To be honest that doesn't seem too convincing for a new language. It actually reminds me of the early dogmatism of Java which today is often seen as too restrictive.
Rust makes an argument about safety but only for a select few types of errors and the cost seem rather high.
It brought a discipline to my memory/variable management and functional problem solving, as Haskell brought a discipline in my typeful thinking some time ago. I don't claim it's "the best language for all use cases" but I'm glad I'm learning it.

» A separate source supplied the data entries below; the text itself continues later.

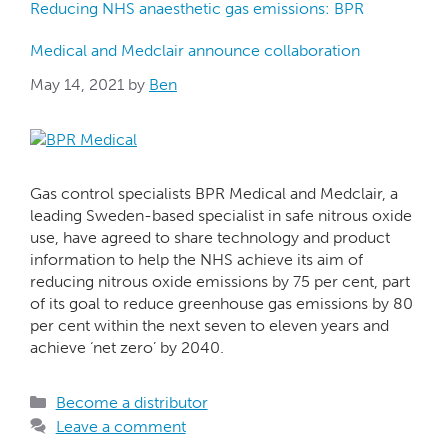
Reducing NHS anaesthetic gas emissions: BPR
Medical and Medclair announce collaboration
May 14, 2021
by
Ben
Gas control specialists BPR Medical and Medclair, a
leading Sweden-based specialist in safe nitrous oxide
use, have agreed to share technology and product
information to help the NHS achieve its aim of
reducing nitrous oxide emissions by 75 per cent, part
of its goal to reduce greenhouse gas emissions by 80
per cent within the next seven to eleven years and
achieve ‘net zero’ by 2040.
Become a distributor
Leave a comment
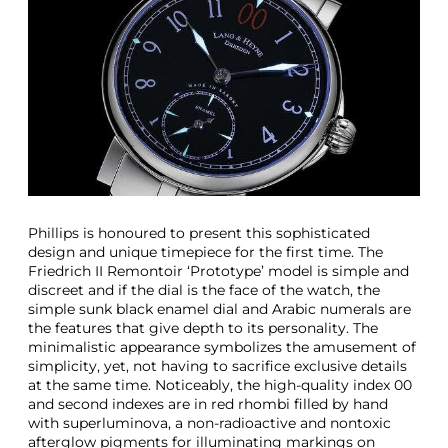
i
q
u
e
S
t
a
i
n
l
e
s
Phillips is honoured to present this sophisticated
s
design and unique timepiece for the first time. The
S
Friedrich II Remontoir ‘Prototype’ model is simple and
t
discreet and if the dial is the face of the watch, the
e
simple sunk black enamel dial and Arabic numerals are
e
the features that give depth to its personality. The
l
minimalistic appearance symbolizes the amusement of
L
simplicity, yet, not having to sacrifice exclusive details
a
at the same time. Noticeably, the high-quality index 00
n
and second indexes are in red rhombi filled by hand
g
with superluminova, a non-radioactive and nontoxic
A
afterglow pigments for illuminating markings on
n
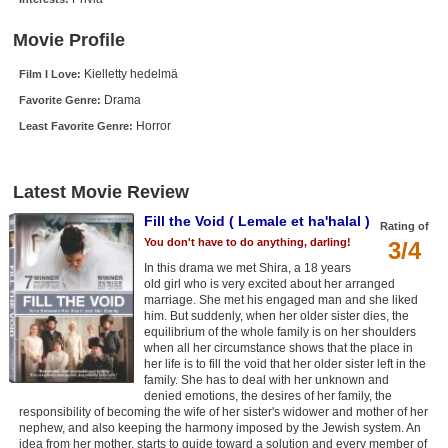
New Members
Movie Profile
Member Statistics
Kielletty hedelmä
Film I Love:
Find Members
Drama
Favorite Genre:
Horror
Least Favorite Genre:
Search
Find Movies
Latest Movie Review
Find Lists
Fill the Void ( Lemale et ha'halal )
Rating of
Find Members
You don't have to do anything, darling!
3/4
In this drama we met Shira, a 18 years
Login
old girl who is very excited about her arranged
marriage. She met his engaged man and she liked
him. But suddenly, when her older sister dies, the
equilibrium of the whole family is on her shoulders
when all her circumstance shows that the place in
her life is to fill the void that her older sister left in the
family. She has to deal with her unknown and
denied emotions, the desires of her family, the
responsibility of becoming the wife of her sister's widower and mother of her
nephew, and also keeping the harmony imposed by the Jewish system. An
idea from her mother, starts to guide toward a solution and every member of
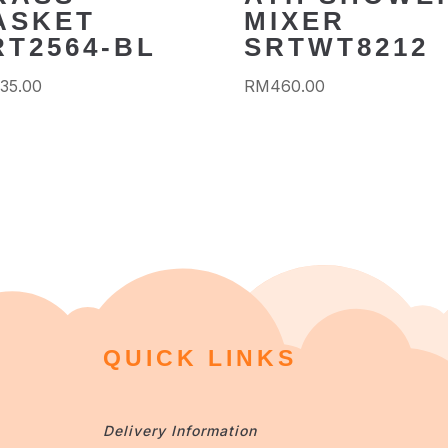
ASKET
MIXER
RT2564-BL
SRTWT8212
35.00
RM
460.00
QUICK LINKS
Delivery Information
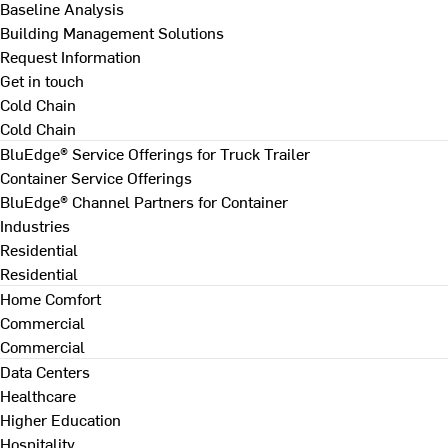
Baseline Analysis
Building Management Solutions
Request Information
Get in touch
Cold Chain
Cold Chain
BluEdge® Service Offerings for Truck Trailer
Container Service Offerings
BluEdge® Channel Partners for Container
Industries
Residential
Residential
Home Comfort
Commercial
Commercial
Data Centers
Healthcare
Higher Education
Hospitality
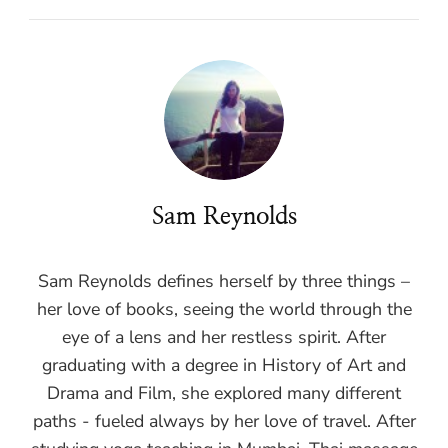
Sam Reynolds
Sam Reynolds defines herself by three things –
her love of books, seeing the world through the
eye of a lens and her restless spirit. After
graduating with a degree in History of Art and
Drama and Film, she explored many different
paths - fueled always by her love of travel. After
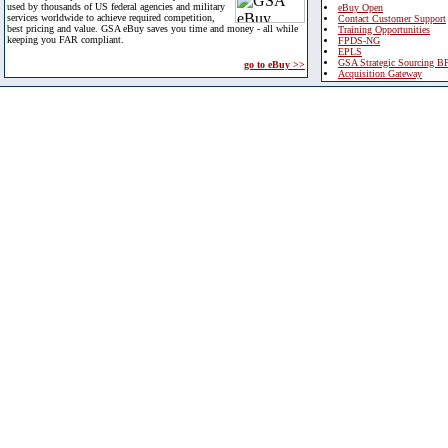
used by thousands of US federal agencies and military
eBuy Open
services worldwide to achieve required competition,
Contact Customer Support
best pricing and value. GSA eBuy saves you time and money - all while
Training Opportunities
keeping you FAR compliant.
FPDS-NG
EPLS
GSA Strategic Sourcing B
go to eBuy >>
Acquisition Gateway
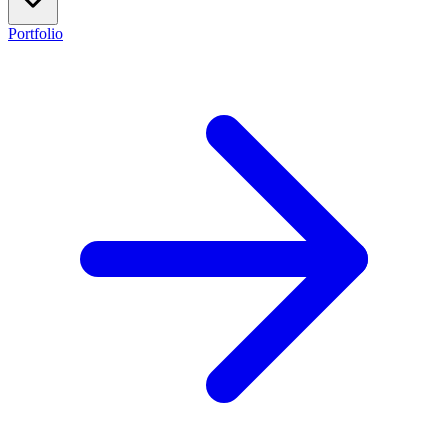
Portfolio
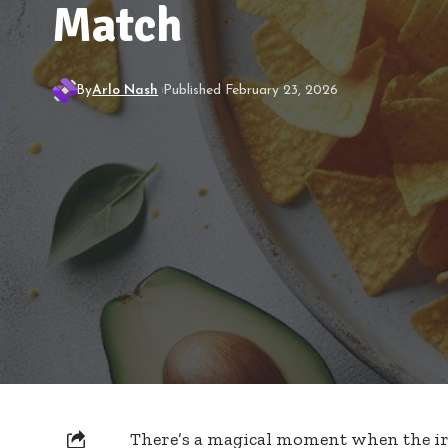
Match
By
Arlo Nash
Published February 23, 2026
There’s a magical moment when the irr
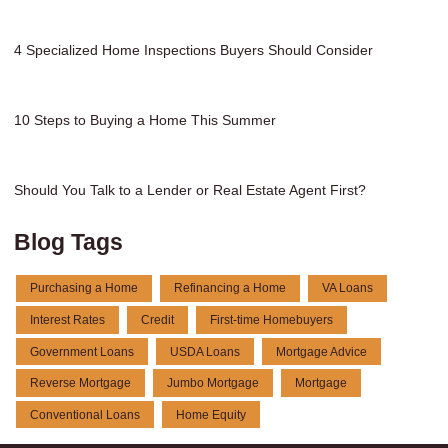
4 Specialized Home Inspections Buyers Should Consider
10 Steps to Buying a Home This Summer
Should You Talk to a Lender or Real Estate Agent First?
Blog Tags
Purchasing a Home
Refinancing a Home
VA Loans
Interest Rates
Credit
First-time Homebuyers
Government Loans
USDA Loans
Mortgage Advice
Reverse Mortgage
Jumbo Mortgage
Mortgage
Conventional Loans
Home Equity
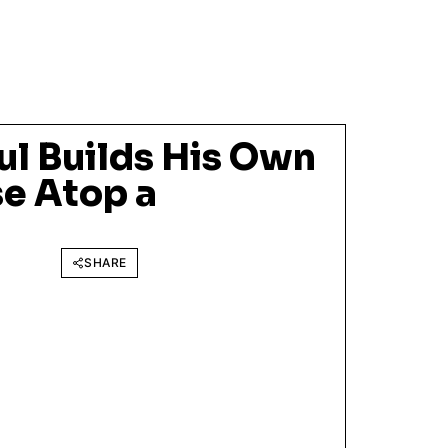
ul Builds His Own
e Atop a
SHARE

That's true, though in my experience those quick solutions lead to more quick solutions, and in total that leads to a mess in the long run. But if that long run will never come, it may be better not to bother. These are all sensible choices.
The "hard" part about Rust is you have to "unlearn" some of the basic mechanisms like scope and ownership that you bring from other languages. It doesn't allow you to build quick and easy solutions that allows you to lie to yourself (or your boss.) You have to spend more time upfront to compile and fix all warnings, but in my experience so far, fixing these at the right time (i.e. before compilation) is better than fixing them after someone writes a Github issue. I can't say it eliminates all bugs, but my trust level to my Rust code is around 10x more than my Python code for the same problem. (And I'm writing Python since 2002.)